Doch das Dilemma für die deutsche Wirtschaft wächst: Einerseits werden der Markt und der Handel mit China immer bedeutender - das Land ist Deutschlands wichtigster Handelspartner in Asien, es ist der drittwichtigste Handelspartner weltweit (nach Frankreich und den Niederlanden), und auch 2011 haben die deutschen Exporte dorthin um 20,4 Prozent zugelegt.

Andererseits verschärft Peking Auflagen und Wettbewerb mit ausländischen Firmen über eine einseitige Förderung eigener Unternehmen. Der Frust in der deutschen Industrie ist inzwischen so groß, dass die Unternehmen sich zusammentun und ihre Kritik deutlich aussprechen.

Noch vor Beginn der gestern eröffneten Hannover Messe und dem dortigen Treffen von Bundeskanzlerin Angela Merkel mit dem chinesischen Premier Wen Jiabao haben die großen deutschen China-Investoren der Bundesregierung ihre wachsenden Sorgen über die Wettbewerbsbenachteiligungen in China geklagt. Bundeswirtschaftsminister Philipp Rösler (FDP) verschärft entsprechend den Ton gegenüber Peking und warnt: "Trotz der guten wirtschaftlichen Beziehungen sehe ich noch Verbesserungsbedarf", sagte er dem Handelsblatt.

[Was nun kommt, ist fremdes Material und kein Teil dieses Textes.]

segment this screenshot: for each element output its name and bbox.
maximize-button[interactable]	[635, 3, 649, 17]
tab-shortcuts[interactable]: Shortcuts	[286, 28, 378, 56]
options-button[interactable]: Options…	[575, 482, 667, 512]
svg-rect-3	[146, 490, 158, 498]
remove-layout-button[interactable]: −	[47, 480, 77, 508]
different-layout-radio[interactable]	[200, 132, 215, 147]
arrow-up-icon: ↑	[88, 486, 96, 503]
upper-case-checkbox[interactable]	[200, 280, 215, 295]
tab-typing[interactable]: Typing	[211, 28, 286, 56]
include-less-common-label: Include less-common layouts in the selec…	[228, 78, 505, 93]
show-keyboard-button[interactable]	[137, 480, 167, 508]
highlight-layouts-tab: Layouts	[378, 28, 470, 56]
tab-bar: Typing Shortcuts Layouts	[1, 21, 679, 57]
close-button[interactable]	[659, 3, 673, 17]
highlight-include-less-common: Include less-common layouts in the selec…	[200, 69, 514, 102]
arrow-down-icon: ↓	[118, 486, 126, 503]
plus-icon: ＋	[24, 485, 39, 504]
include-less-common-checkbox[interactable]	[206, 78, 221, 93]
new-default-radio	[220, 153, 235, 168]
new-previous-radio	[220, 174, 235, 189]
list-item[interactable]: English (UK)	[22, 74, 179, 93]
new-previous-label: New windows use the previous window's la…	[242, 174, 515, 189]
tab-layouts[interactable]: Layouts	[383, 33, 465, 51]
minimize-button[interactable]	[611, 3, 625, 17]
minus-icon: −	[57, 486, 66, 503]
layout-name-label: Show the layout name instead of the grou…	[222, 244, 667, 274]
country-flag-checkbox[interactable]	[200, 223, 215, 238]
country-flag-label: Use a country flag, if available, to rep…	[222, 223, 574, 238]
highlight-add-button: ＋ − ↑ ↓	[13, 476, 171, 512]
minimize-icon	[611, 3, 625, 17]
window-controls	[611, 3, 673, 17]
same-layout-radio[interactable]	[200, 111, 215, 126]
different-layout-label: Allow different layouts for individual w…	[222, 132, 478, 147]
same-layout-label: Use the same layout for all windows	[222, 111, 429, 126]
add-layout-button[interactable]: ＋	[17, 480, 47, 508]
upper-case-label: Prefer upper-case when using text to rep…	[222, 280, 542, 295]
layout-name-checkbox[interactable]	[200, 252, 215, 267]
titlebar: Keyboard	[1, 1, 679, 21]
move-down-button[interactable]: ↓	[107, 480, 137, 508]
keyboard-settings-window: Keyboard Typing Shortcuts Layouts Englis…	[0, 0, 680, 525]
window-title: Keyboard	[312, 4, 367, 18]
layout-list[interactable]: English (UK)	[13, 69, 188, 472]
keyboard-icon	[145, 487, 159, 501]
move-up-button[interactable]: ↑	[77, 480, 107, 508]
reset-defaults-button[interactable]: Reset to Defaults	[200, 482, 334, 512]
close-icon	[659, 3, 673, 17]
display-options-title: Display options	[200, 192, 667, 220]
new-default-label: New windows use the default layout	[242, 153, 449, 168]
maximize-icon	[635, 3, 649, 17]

Es sei wichtig, dass die chinesische Regierung ihren WTO-Verpflichtungen vollumfänglich nachkomme und die bestehenden Handelsbeschränkungen bei Rohstoffen zügig abbaue. Rösler begrüßte zwar die guten Wirtschaftsbeziehungen, die sich auch im Besuch des chinesischen Premiers Wen und Chinas Auftritt als Partnerland der Hannover Messe zeigten. Doch beim Zugang zum chinesischen Markt, insbesondere im Dienstleistungsbereich sollten den Ankündigungen auf chinesischer Seite nun Taten folgen, forderte der Bundeswirtschaftsminister. "Ein weiterer bedeutender Punkt ist aus meiner Sicht auch der schwierige Zugang ausländischer Anbieter zum chinesischen Beschaffungsmarkt", sagte Rösler.